As told by the mentor in the Loss function jar, the squared error will calculate the sum of squared differences between actual and predicted values. I have one problem in accepting the formula when the actual classes are given in discrete values (0,1) and you are using decimal predicted values to calculate loss. In real world, as the output of prediction is supposed to be a 0 or 1, I will apply a threshold to the probabilities (from sigmoid function), thus leading again to discrete predicted values (instead of decimals) - isn’t it fair to use the discrete values to loss function?

I think while training the model, it is better to use decimal predicted values for calculating loss.
For e.g. let the actual ground truth value is 1 and the predicted values is 0.55, (with threshold 0.5, such that anything greater than threshold will be binarised to 1 and less than 0.5 is 0).
0.55 will be binarised to 1 but note that 0.55 can also be seen as the confidence (or probability) by model in predicting the value as 1.
If there is another new model which predicts 0.95 for the same example.
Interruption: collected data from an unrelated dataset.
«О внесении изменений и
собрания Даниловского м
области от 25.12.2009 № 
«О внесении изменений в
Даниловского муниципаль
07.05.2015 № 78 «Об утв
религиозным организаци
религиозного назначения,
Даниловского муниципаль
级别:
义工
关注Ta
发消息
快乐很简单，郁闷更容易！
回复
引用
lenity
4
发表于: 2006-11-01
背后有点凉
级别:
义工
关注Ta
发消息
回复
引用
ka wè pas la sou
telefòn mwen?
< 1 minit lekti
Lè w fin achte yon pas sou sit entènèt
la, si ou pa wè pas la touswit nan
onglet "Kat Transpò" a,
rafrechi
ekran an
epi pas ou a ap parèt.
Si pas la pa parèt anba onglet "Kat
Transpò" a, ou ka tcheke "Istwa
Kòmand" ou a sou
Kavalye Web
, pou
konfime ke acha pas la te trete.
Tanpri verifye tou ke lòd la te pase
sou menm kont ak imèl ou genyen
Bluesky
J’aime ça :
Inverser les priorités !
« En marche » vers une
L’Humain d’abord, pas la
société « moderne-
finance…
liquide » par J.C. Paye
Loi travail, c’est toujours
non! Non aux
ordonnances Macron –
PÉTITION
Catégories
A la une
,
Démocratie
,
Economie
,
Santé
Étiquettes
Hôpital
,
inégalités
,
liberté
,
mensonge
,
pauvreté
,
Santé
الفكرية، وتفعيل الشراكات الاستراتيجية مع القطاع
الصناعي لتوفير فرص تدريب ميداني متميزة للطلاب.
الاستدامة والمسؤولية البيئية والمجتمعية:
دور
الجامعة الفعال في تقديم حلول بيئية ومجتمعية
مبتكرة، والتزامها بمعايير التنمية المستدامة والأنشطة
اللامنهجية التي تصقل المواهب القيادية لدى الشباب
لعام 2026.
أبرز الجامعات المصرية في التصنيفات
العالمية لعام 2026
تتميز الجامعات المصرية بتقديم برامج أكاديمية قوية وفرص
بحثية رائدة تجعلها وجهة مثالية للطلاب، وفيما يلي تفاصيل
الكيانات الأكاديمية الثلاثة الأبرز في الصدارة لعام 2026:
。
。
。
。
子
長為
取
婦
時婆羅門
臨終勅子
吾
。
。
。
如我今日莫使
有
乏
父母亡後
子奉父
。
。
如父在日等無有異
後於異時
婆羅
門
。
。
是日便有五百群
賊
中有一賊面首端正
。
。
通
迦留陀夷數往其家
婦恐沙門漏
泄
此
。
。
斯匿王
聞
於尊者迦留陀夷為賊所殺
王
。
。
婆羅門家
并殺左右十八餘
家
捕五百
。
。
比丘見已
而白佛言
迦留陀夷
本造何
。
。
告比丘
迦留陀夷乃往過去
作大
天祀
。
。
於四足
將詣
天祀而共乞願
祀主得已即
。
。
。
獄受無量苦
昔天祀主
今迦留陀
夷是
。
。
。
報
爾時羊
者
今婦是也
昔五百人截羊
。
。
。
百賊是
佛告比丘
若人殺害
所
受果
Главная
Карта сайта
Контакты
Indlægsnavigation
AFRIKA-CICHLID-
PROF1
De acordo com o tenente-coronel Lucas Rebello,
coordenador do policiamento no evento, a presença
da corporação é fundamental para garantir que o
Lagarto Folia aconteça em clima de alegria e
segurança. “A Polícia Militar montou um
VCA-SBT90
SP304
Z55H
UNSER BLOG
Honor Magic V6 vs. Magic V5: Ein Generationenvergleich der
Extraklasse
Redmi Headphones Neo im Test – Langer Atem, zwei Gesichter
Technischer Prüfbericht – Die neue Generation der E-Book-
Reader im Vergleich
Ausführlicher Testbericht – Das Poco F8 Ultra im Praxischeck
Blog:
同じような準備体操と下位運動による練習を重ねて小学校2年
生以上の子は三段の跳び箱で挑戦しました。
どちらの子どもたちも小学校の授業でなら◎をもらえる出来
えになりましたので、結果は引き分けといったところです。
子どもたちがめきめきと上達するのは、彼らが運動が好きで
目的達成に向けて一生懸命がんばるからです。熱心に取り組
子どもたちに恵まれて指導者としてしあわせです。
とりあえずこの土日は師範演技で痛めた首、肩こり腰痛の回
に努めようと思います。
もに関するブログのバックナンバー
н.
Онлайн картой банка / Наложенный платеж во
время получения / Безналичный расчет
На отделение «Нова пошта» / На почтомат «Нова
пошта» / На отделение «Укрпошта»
This can be seen as model saying there is a confidence of 95% in predicting the value is 1.

Now, if we use decimal predicted values for calculating loss, we are making sure that we are capturing this information about how sure the model is in making that prediction.
On the other hand, if you use simply 0 or 1 for calculating loss, you will lose that information and a chance to improve the model.

Once the model is ready and you are now making prediction on the new unseen data, now it make sense to convert predicted values as 0 or 1 and calculate accuracy as a metric to see how well your model is performing.

In short, I will prefer decimal predicted values while building the model (helps in improvement) and will use binary values while using the model

1 Like

@sanjayk
Got it…this explanation was really helpful. Thanks!